▶ RECORDS:
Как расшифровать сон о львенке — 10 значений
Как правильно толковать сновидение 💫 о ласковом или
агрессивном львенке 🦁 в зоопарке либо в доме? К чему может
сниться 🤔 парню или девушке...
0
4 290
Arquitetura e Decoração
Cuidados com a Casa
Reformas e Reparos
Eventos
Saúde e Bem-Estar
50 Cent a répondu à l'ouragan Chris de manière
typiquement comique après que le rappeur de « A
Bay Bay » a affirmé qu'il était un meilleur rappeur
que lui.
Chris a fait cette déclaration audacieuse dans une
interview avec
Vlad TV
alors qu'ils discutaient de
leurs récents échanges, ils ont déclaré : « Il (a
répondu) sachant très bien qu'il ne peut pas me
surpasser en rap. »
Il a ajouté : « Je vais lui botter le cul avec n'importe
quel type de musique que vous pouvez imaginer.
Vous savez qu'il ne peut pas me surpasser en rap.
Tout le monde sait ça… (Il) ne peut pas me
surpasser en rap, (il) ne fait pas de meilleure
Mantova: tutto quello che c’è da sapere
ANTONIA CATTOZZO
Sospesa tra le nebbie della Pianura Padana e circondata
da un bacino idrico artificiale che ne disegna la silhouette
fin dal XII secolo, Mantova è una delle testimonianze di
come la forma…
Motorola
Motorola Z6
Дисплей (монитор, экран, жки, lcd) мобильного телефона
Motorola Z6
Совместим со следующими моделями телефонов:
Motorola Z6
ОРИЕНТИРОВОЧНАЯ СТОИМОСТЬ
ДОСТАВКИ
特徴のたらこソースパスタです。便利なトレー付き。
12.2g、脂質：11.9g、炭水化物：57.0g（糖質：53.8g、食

▶ TASK TO CARRY OUT: This exercise calls for the lines from the one holding "Reformas e Reparos" through the end of the entries, transcribed exactly and with nothing more.

▶ RESPONSE AREA:
Reformas e Reparos
Eventos
Saúde e Bem-Estar
50 Cent a répondu à l'ouragan Chris de manière
typiquement comique après que le rappeur de « A
Bay Bay » a affirmé qu'il était un meilleur rappeur
que lui.
Chris a fait cette déclaration audacieuse dans une
interview avec
Vlad TV
alors qu'ils discutaient de
leurs récents échanges, ils ont déclaré : « Il (a
répondu) sachant très bien qu'il ne peut pas me
surpasser en rap. »
Il a ajouté : « Je vais lui botter le cul avec n'importe
quel type de musique que vous pouvez imaginer.
Vous savez qu'il ne peut pas me surpasser en rap.
Tout le monde sait ça… (Il) ne peut pas me
surpasser en rap, (il) ne fait pas de meilleure
Mantova: tutto quello che c’è da sapere
ANTONIA CATTOZZO
Sospesa tra le nebbie della Pianura Padana e circondata
da un bacino idrico artificiale che ne disegna la silhouette
fin dal XII secolo, Mantova è una delle testimonianze di
come la forma…
Motorola
Motorola Z6
Дисплей (монитор, экран, жки, lcd) мобильного телефона
Motorola Z6
Совместим со следующими моделями телефонов:
Motorola Z6
ОРИЕНТИРОВОЧНАЯ СТОИМОСТЬ
ДОСТАВКИ
特徴のたらこソースパスタです。便利なトレー付き。
12.2g、脂質：11.9g、炭水化物：57.0g（糖質：53.8g、食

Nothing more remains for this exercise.